Silent and defeated, I join him in the battle.
I’d like to tell you this was just an off day, a brief technology malfunction in an otherwise well-orchestrated performance of parenting. But honestly the day could have been a Tuesday in June or a Thursday in July, and I’d probably say the same thing. Ever since we moved our family of five across state lines a few months ago—away from their friends and school and everything they knew as home—emotions have run high, to say the least.
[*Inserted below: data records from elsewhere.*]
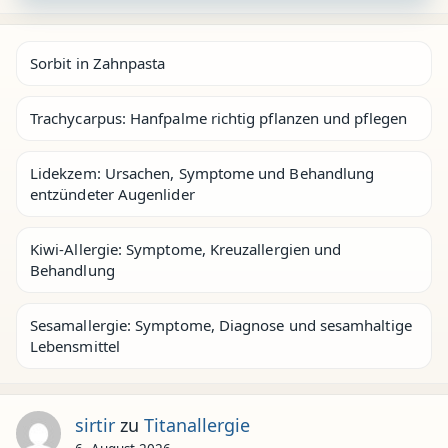
Sorbit in Zahnpasta
Trachycarpus: Hanfpalme richtig pflanzen und pflegen
Lidekzem: Ursachen, Symptome und Behandlung
entzündeter Augenlider
Kiwi-Allergie: Symptome, Kreuzallergien und
Behandlung
Sesamallergie: Symptome, Diagnose und sesamhaltige
Lebensmittel
sirtir
zu
Titanallergie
I join Mike upstairs, and we fall into a bedtime routine never described as graceful, effortless art. There’s pajama wrangling and countdowns and threats and pulling brothers off each other and you go in that room and I’ll go in this one and she needs help with math and wait, this isn’t working switch rooms and did you go pee and why is it all over the walls and only two books fine three and stop interrupting the story and I don’t know what we’re having for breakfast and I’ll go look for your stuffy and no you can’t fall asleep in my room and ok fine sleep wherever but just please for the love of Taylor Swift, go to sleep.
I love you.
An hour later Mike and I collapse onto our bed in a scene that reminds me a lot of Marv and Harry when they meet inside the Home Alone house. “Why the hell did you take your shoes off? Why the hell are you dressed like a chicken?” We both want to ask each other these questions, among others like why is this still so hard and what are we doing wrong? But questions imply the need for answers, and we are simply too tired for that.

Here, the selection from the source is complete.